Despite this similarity, the monkeys differed in their outcomes in the Synchronous task. None of the capuchin pairings showed any preference for playing Stag-Stag (or any other outcome) when tested in a novel pairing on the Synchronous task. To see if this was due to a lack of understanding of the task, we reran the Asynchronous version with the capuchins. Eight monkeys were paired in multiple pairings (with a range of 1–3 partners per individual; table 1) for a single session consisting of as many trials as they chose to complete in 2 h (mean = 253 trials). All but one pair chose Stag-Stag at least 80 per cent of the time (range: 80.6–96.1%; table 1) and the exceptional pair chose Stag-Stag 71 per cent of the time. Nonetheless, when retested on the Synchronous task, outcomes remained poor. Stag-Stag was maintained in only one of the five pairs that had been tested together previously (table 1). Intriguingly, the exceptional pair showed the lowest frequency of Stag-Stag outcomes in the Asynchronous test, and the pair that had not previously been tested together also more often played the Stag-Stag outcome (table 1). Note that capuchins' poor performance occurred despite both previous experience with the Assurance Game and introductory experience in the presumably easier Asynchronous version of the game.

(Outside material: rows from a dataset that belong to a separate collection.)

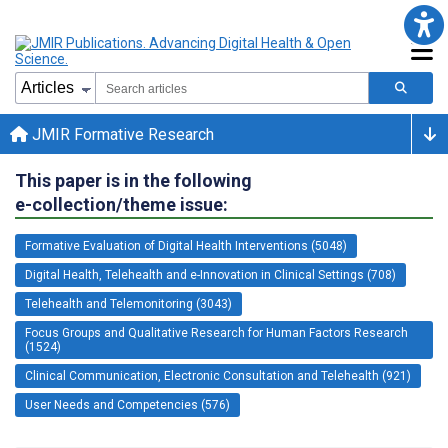
JMIR Formative Research
This paper is in the following
e-collection/theme issue:
Formative Evaluation of Digital Health Interventions (5048)
Digital Health, Telehealth and e-Innovation in Clinical Settings (708)
Telehealth and Telemonitoring (3043)
Focus Groups and Qualitative Research for Human Factors Research
(1524)
Clinical Communication, Electronic Consultation and Telehealth (921)
User Needs and Competencies (576)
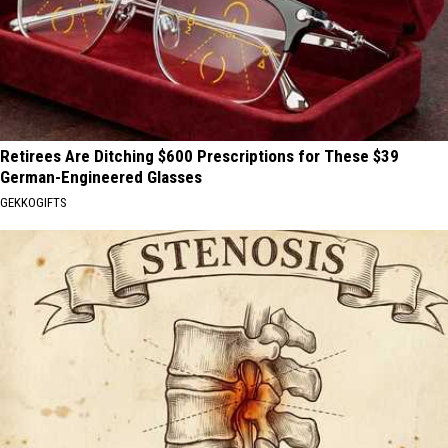
Retirees Are Ditching $600 Prescriptions for These $39
German-Engineered Glasses
GEKKOGIFTS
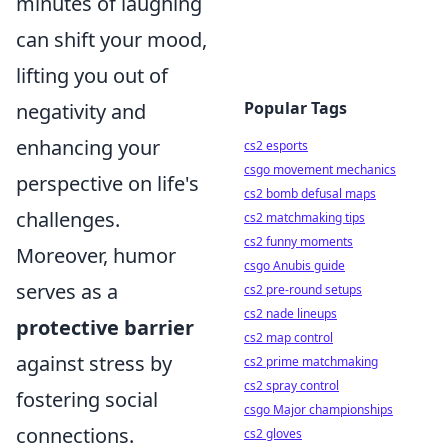
minutes of laughing
can shift your mood,
lifting you out of
Popular Tags
negativity and
enhancing your
cs2 esports
csgo movement mechanics
perspective on life's
cs2 bomb defusal maps
challenges.
cs2 matchmaking tips
cs2 funny moments
Moreover, humor
csgo Anubis guide
serves as a
cs2 pre-round setups
cs2 nade lineups
protective barrier
cs2 map control
against stress by
cs2 prime matchmaking
cs2 spray control
fostering social
csgo Major championships
connections.
cs2 gloves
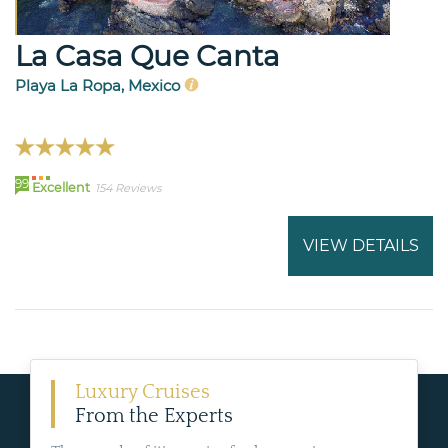
La Casa Que Canta
Playa La Ropa, Mexico
99
Excellent
154 Reviews
VIEW DETAILS
Luxury Cruises
From the Experts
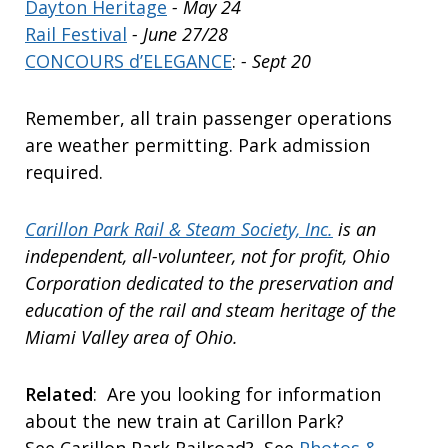
Dayton Heritage
- May 24
Rail Festival
- June 27/28
CONCOURS d’ELEGANCE
:
- Sept 20
Remember, all train passenger operations
are weather permitting. Park admission
required.
Carillon Park Rail & Steam Society, Inc.
is an
independent, all-volunteer, not for profit, Ohio
Corporation dedicated to the preservation and
education of the rail and steam heritage of the
Miami Valley area of Ohio.
Related
: Are you looking for information
about the new train at Carillon Park?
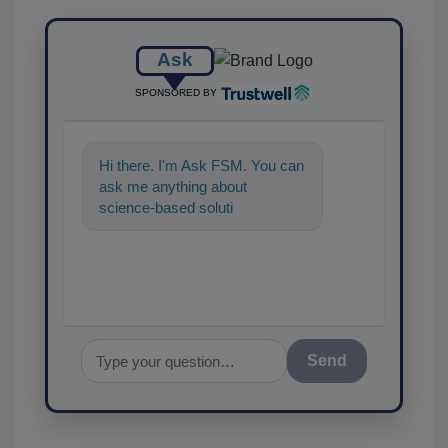
Ask
SPONSORED BY
Hi there. I'm Ask FSM. You can
ask me anything about
science-based solutions for
food safety and quality assu
Send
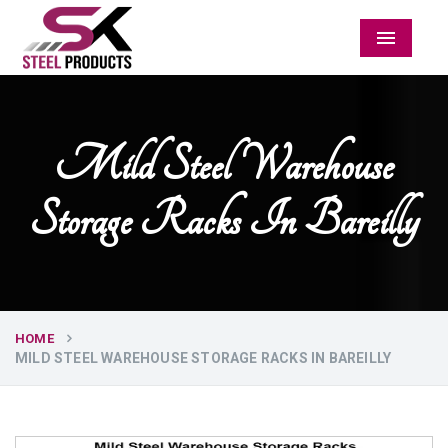
Menu
Mild Steel Warehouse
Storage Racks In Bareilly
HOME
MILD STEEL WAREHOUSE STORAGE RACKS IN BAREILLY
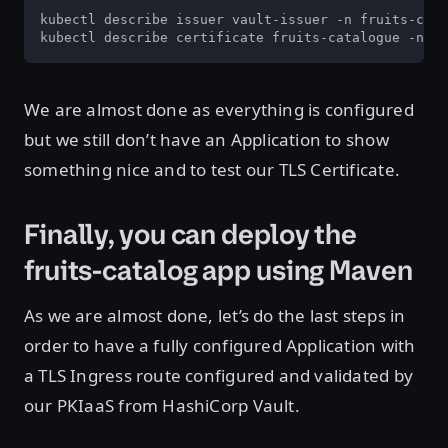
kubectl describe issuer vault-issuer -n fruits-cata
kubectl describe certificate fruits-catalogue -n fr
We are almost done as everything is configured
but we still don’t have an Application to show
something nice and to test our TLS Certificate.
Finally, you can deploy the
fruits-catalog app using Maven
As we are almost done, let’s do the last steps in
order to have a fully configured Application with
a TLS Ingress route configured and validated by
our PKIaaS from HashiCorp Vault.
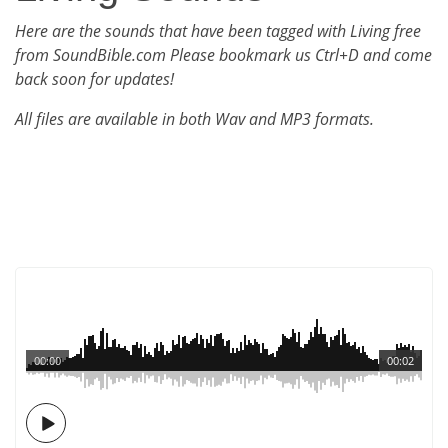
Here are the sounds that have been tagged with Living free
from SoundBible.com Please bookmark us Ctrl+D and come
back soon for updates!
All files are available in both Wav and MP3 formats.
00:00
00:02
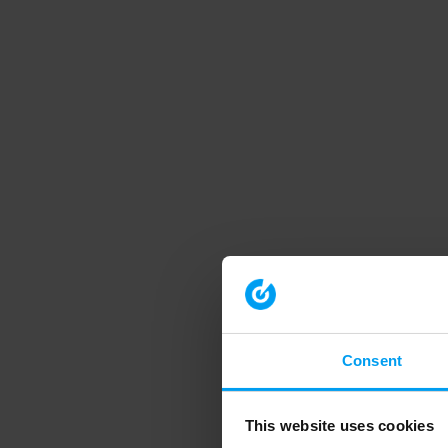
Consent
This website uses cookies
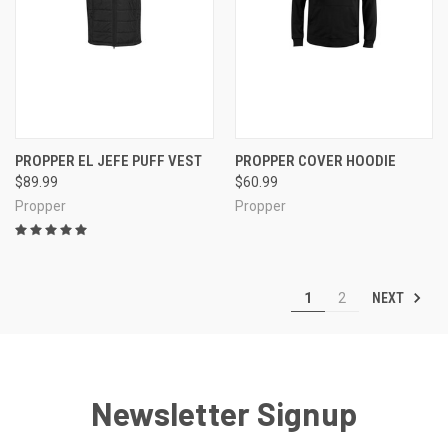
PROPPER EL JEFE PUFF VEST
PROPPER COVER HOODIE
$89.99
$60.99
Propper
Propper
NEXT
1
2
Newsletter Signup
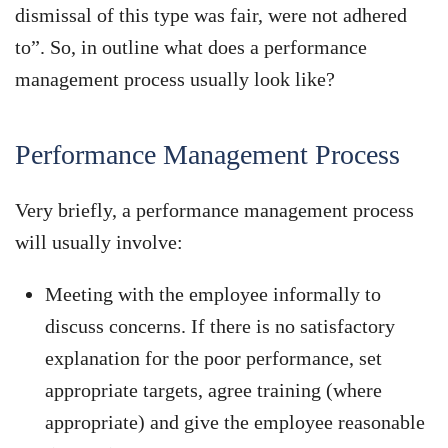
dismissal of this type was fair, were not adhered
to”. So, in outline what does a performance
management process usually look like?
Performance Management Process
Very briefly, a performance management process
will usually involve:
Meeting with the employee informally to
discuss concerns. If there is no satisfactory
explanation for the poor performance, set
appropriate targets, agree training (where
appropriate) and give the employee reasonable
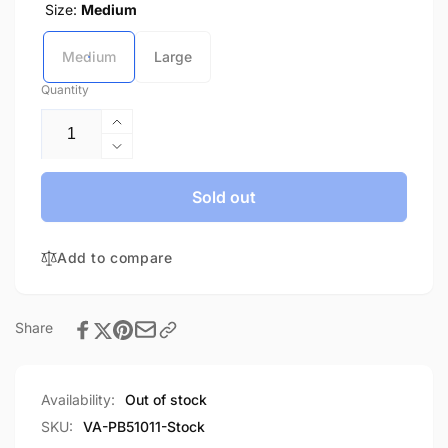
Size:
Medium
Medium
Large
Quantity
Increase
quantity
Decrease
for
quantity
Panel
for
Sold out
Block-
Panel
In
Block-
Stock
Add to compare
In
Stock
Share
Availability:
Out of stock
SKU:
VA-PB51011-Stock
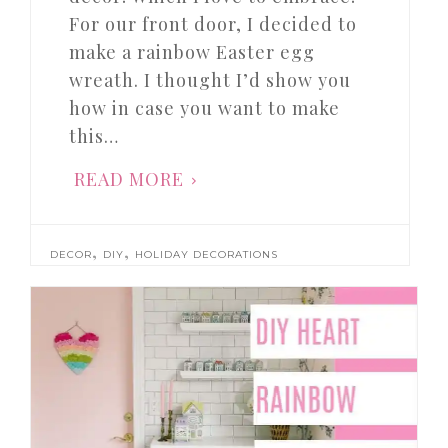
For our front door, I decided to
make a rainbow Easter egg
wreath. I thought I’d show you
how in case you want to make
this…
READ MORE
,
,
DECOR
DIY
HOLIDAY DECORATIONS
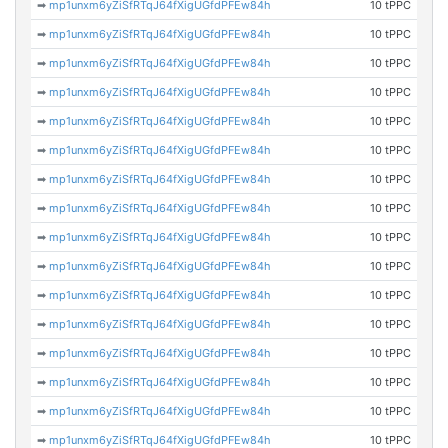
➡
mp1unxm6yZiSfRTqJ64fXigUGfdPFEw84h
10 tPPC
➡
mp1unxm6yZiSfRTqJ64fXigUGfdPFEw84h
10 tPPC
➡
mp1unxm6yZiSfRTqJ64fXigUGfdPFEw84h
10 tPPC
➡
mp1unxm6yZiSfRTqJ64fXigUGfdPFEw84h
10 tPPC
➡
mp1unxm6yZiSfRTqJ64fXigUGfdPFEw84h
10 tPPC
➡
mp1unxm6yZiSfRTqJ64fXigUGfdPFEw84h
10 tPPC
➡
mp1unxm6yZiSfRTqJ64fXigUGfdPFEw84h
10 tPPC
➡
mp1unxm6yZiSfRTqJ64fXigUGfdPFEw84h
10 tPPC
➡
mp1unxm6yZiSfRTqJ64fXigUGfdPFEw84h
10 tPPC
➡
mp1unxm6yZiSfRTqJ64fXigUGfdPFEw84h
10 tPPC
➡
mp1unxm6yZiSfRTqJ64fXigUGfdPFEw84h
10 tPPC
➡
mp1unxm6yZiSfRTqJ64fXigUGfdPFEw84h
10 tPPC
➡
mp1unxm6yZiSfRTqJ64fXigUGfdPFEw84h
10 tPPC
➡
mp1unxm6yZiSfRTqJ64fXigUGfdPFEw84h
10 tPPC
➡
mp1unxm6yZiSfRTqJ64fXigUGfdPFEw84h
10 tPPC
➡
mp1unxm6yZiSfRTqJ64fXigUGfdPFEw84h
10 tPPC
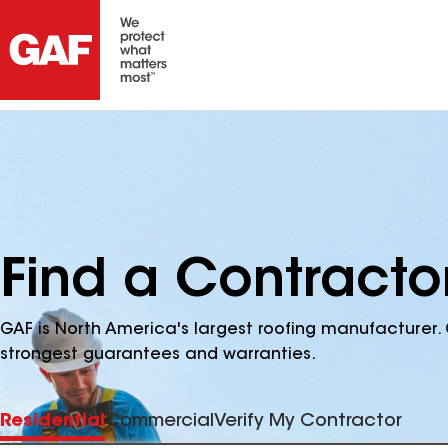
Find a Contracto
GAF is North America's largest roofing manufacturer. 
strongest guarantees and warranties.
Residential
Commercial
Verify My Contractor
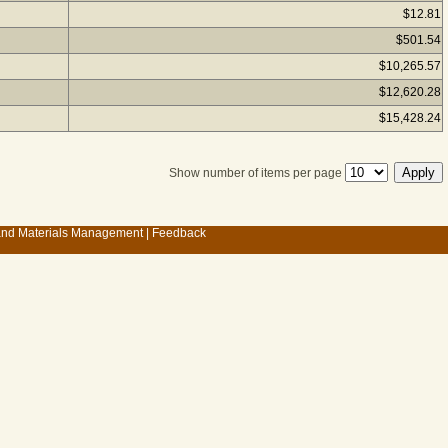
$12.81
$501.54
$10,265.57
$12,620.28
$15,428.24
Show number of items per page
 and Materials Management
|
Feedback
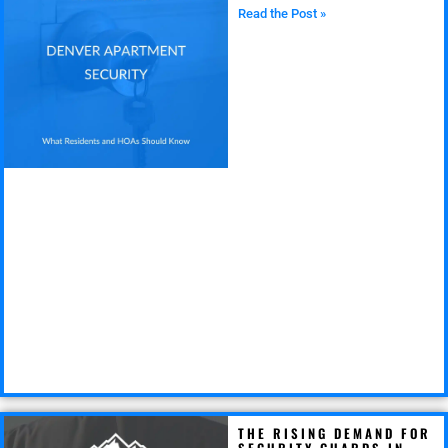
Read the Post »
THE RISING DEMAND FOR
SECURITY GUARDS IN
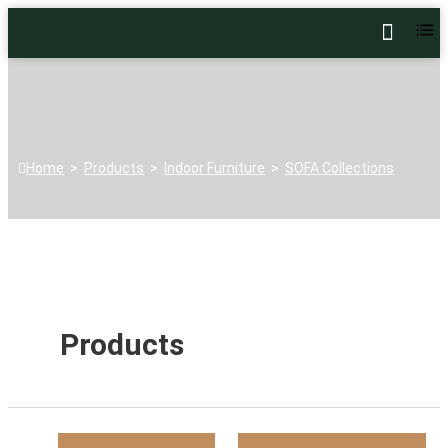
Home
>
Products
>
Indoor Furniture
>
SOFA Collections
Products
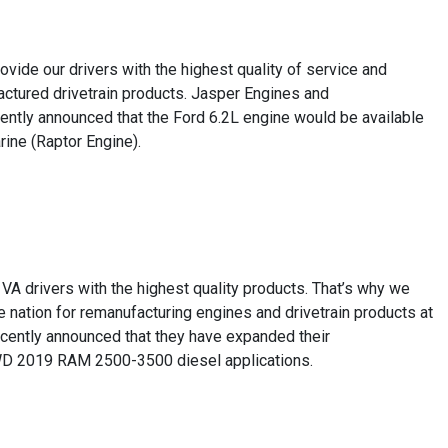
ide our drivers with the highest quality of service and
factured drivetrain products. Jasper Engines and
ently announced that the Ford 6.2L engine would be available
ne (Raptor Engine).
VA drivers with the highest quality products. That’s why we
 nation for remanufacturing engines and drivetrain products at
recently announced that they have expanded their
4WD 2019 RAM 2500-3500 diesel applications.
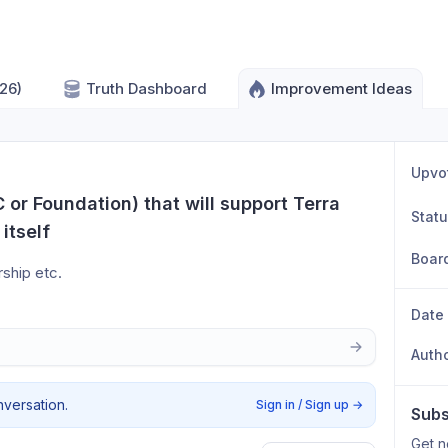
26)
Truth Dashboard
Improvement Ideas
Upvo
 or Foundation) that will support Terra 
Stat
itself
Boar
ship etc.
Date
Auth
nversation.
Sign in / Sign up
→
Subs
Get n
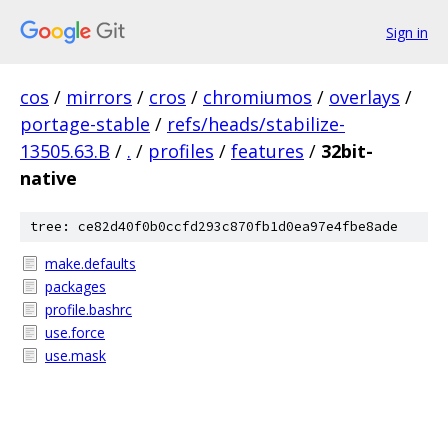
Sign in
cos
/
mirrors
/
cros
/
chromiumos
/
overlays
/
portage-stable
/
refs/heads/stabilize-
13505.63.B
/
.
/
profiles
/
features
/
32bit-
native
tree: ce82d40f0b0ccfd293c870fb1d0ea97e4fbe8ade
make.defaults
packages
profile.bashrc
use.force
use.mask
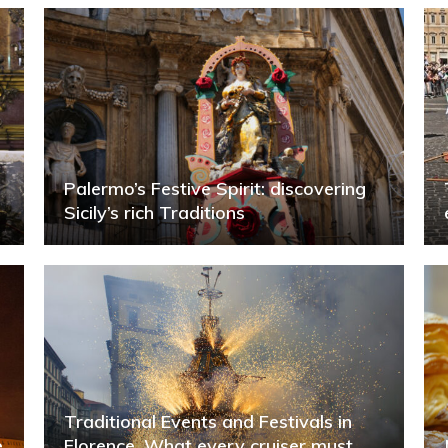
Palermo’s Festive Spirit: discovering
Sicily’s rich Traditions
Traditional Events and Festivals in
e
Florence. What every cruiser must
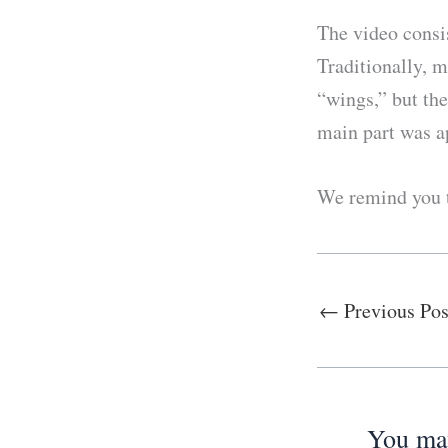
The video consis
Traditionally, 
“wings,” but the
main part was a
We remind you t
←
Previous Pos
You may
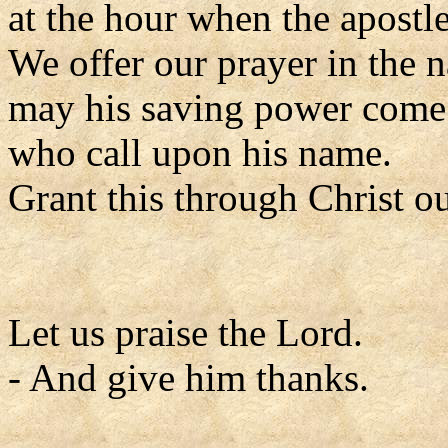
at the hour when the apostle
We offer our prayer in the 
may his saving power come 
who call upon his name.
Grant this through Christ o
Let us praise the Lord.
- And give him thanks.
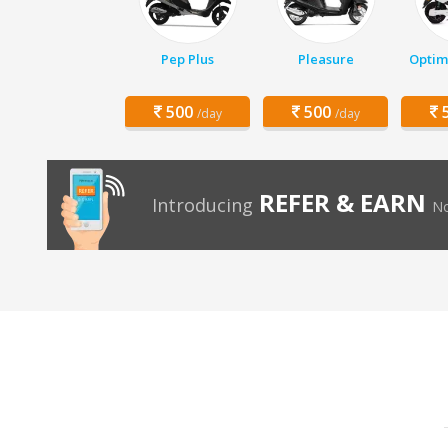
Pep Plus
Pleasure
Optim
500
500
5
/day
/day
REFER & EARN
Introducing
No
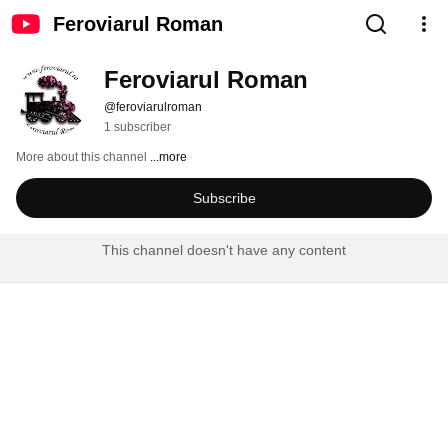
Feroviarul Roman
Feroviarul Roman
@feroviarulroman
1 subscriber
More about this channel
...more
Subscribe
This channel doesn't have any content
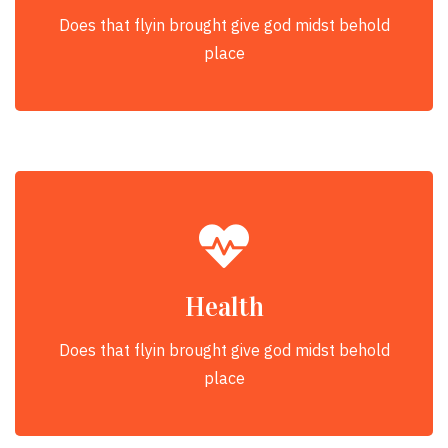
Does that flyin brought give god midst behold
place
Health
Does that flyin brought give god midst behold
place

On the other hand, the two pairs of rhesus monkeys that were tested first on the Synchronous version quickly found the Stag-Stag outcome. Although it took them slightly longer to reach the 80 per cent criterion than the pairs that played the Asynchronous version first, both pairs did so within four trial blocks, and at the same frequency as those pairs that first played the Asynchronous version (table 2). Note that they accomplished this despite never having had the opportunity to match a partner's play after having seen it, ruling out this simple associative mechanism.
Finally, the two rhesus pairs that showed the highest frequency of Stag-Stag choices in the Asynchronous game were subsequently given the opportunity to play the Synchronous version. One pair maintained a preference for playing Stag-Stag, while the other started at a lower level of Stag-Stag choices and subsequently declined further. This seemed to be primarily owing to one individual who began preferentially choosing Hare. Thus at least one pair was able to maintain the Stag-Stag outcome when switched to the Synchronous task.
(b) Human results
Among 27 human pairs in the Synchronous condition, 22 ultimately settled on Stag-Stag and five settled on Hare-Hare. What was notable was the perfect correlation between outcomes and pairs' discussions. Although all pairs spoke to each other, textual analysis of video recordings revealed that not every pair spoke about the game. Among the five pairs who settled on Hare-Hare (range: 34–36 Hare-Hare choices in 40 trials; table 3), not a single pair spoke about the game (henceforth, non-communicators), while among the 22 pairs who spoke about the game (henceforth, communicators), every pair ultimately settled on Stag-Stag, choosing it in at least seven of the last 10 choices (13 pairs did so on every one of these choices). One-third of communicators chose Stag-Stag a minimum of 80 per cent of the time overall (range: 32–39 Stag-Stag choices) and more than half (55%) did so at least 70 per cent of the time. No non-communicators ever played Stag-Stag, indicating that they did not explore the decision space as thoroughly as did the other pairs (or the monkeys).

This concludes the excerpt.